In his brief speech, Kissinger began by defending himself against critics with the observation that policy makers have a much more difficult task than the professors who study their actions.

"As a policy maker, the problems are imposed on you," he said. "You cannot choose your sub- ject."

Kissinger also said that a policy maker operates in a complicated world filled with people and societies governed by differing values. A policy maker's actions, he said, must "strike a balance between his values and his necessities."

The United States is a protector of values that include freedom and democracy, Kissinger said, but in the modern world that means being involved in a "permanent process" that requires a different approach in different regions.

The approach that works in Western Europe and other places guided by democracy and market economics will not work in Asia, where governments are more concerned about the balance of regional power, Kissinger said.
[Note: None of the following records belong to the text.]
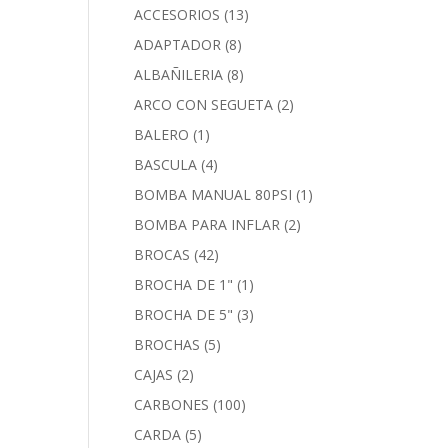
ACCESORIOS
(13)
ADAPTADOR
(8)
ALBAÑILERIA
(8)
ARCO CON SEGUETA
(2)
BALERO
(1)
BASCULA
(4)
BOMBA MANUAL 80PSI
(1)
BOMBA PARA INFLAR
(2)
BROCAS
(42)
BROCHA DE 1"
(1)
BROCHA DE 5"
(3)
BROCHAS
(5)
CAJAS
(2)
CARBONES
(100)
CARDA
(5)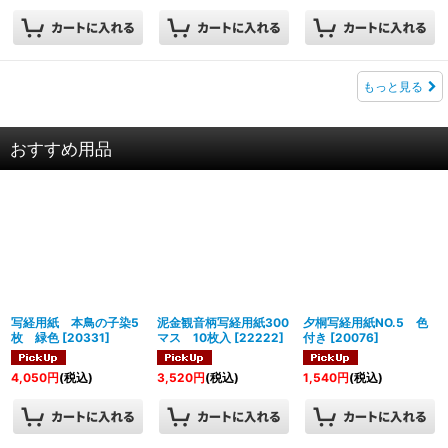
もっと見る
おすすめ用品
写経用紙 本鳥の子染5
泥金観音柄写経用紙300
夕桐写経用紙NO.5 色
枚 緑色
[
20331
]
マス 10枚入
[
22222
]
付き
[
20076
]
4,050
円
(税込)
3,520
円
(税込)
1,540
円
(税込)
The Middle East, characterized by religious and ideological wars, requires a third approach, he said. And Africa, where living standards are so low in places that the conditions appeal to human conscience, requires still another approach.

"We are the one country that has an impact in all these regions simultaneously," he said.

W&M President Timothy J. Sullivan, speaking after Kissinger, praised the new chancellor as a great man who can give students a worldwide perspective and serve as a model for qualities of courageous, principled leadership.

Both speeches drew loud applause from an audience that included former Govs. Linwood Holton and Gerald L. Baliles and former state Sen. Hunter B. Andrews of Hampton.

Cynthia Andrews, wife of the former state senator, said she sat near a group of protesters and considered taking action herself to silence them even though she's 80.

The most visible protesters were black-gowned seniors who unfurled a bedsheet-sized banner, "Kissinger Kills," attached to two crutches.

"I almost got out of my seat and bopped'em on the head," Mrs. Andrews said.

A number of students interviewed before the ceremony said they didn't know enough about Kissinger's history to have an opinion on his fitness to serve as chancellor. Several others said they trusted the wisdom of college officials to make the decision.

Outside William and Mary Hall after the ceremony, a group of about 40 protesters, most students, stood chanting and holding signs with slogans including "Go Home Henry" and "War Crimes." They alternately sang the school's alma mater and chanted slogans including, "We are William and Mary."

Joseph Catron, a sophomore from Hopewell who helped organize the protest, said he felt the inside protest "didn't go over as well as we'd hoped" because alumni, parents and other W&M supporters far outnumbered students in the audience.

He and others involved in the protest said they would continue a petition drive protesting Kissinger's appointment.

Ryan Devlin, a senior whose mother is Chilean, held one side of a Chilean flag to protest Kissinger's support of a dictator whose regime is blamed for the death, torture and disappearance of thousands who opposed the government.

"I can't accept, as a Chilean-American, even having this man on my campus," Devlin said. "I'm doing this for my mother."

Also at yesterday's ceremony, W&M gave an honorary doctor of public service degree to Lawrence S. Eagleburger, a former secretary of state who had served four years on the W&M board of visitors.

Adulphus C. Hailstork, a musician and composer who was named Virginia's cultural laureate in 1992, received an honorary doctor of humane letters degree.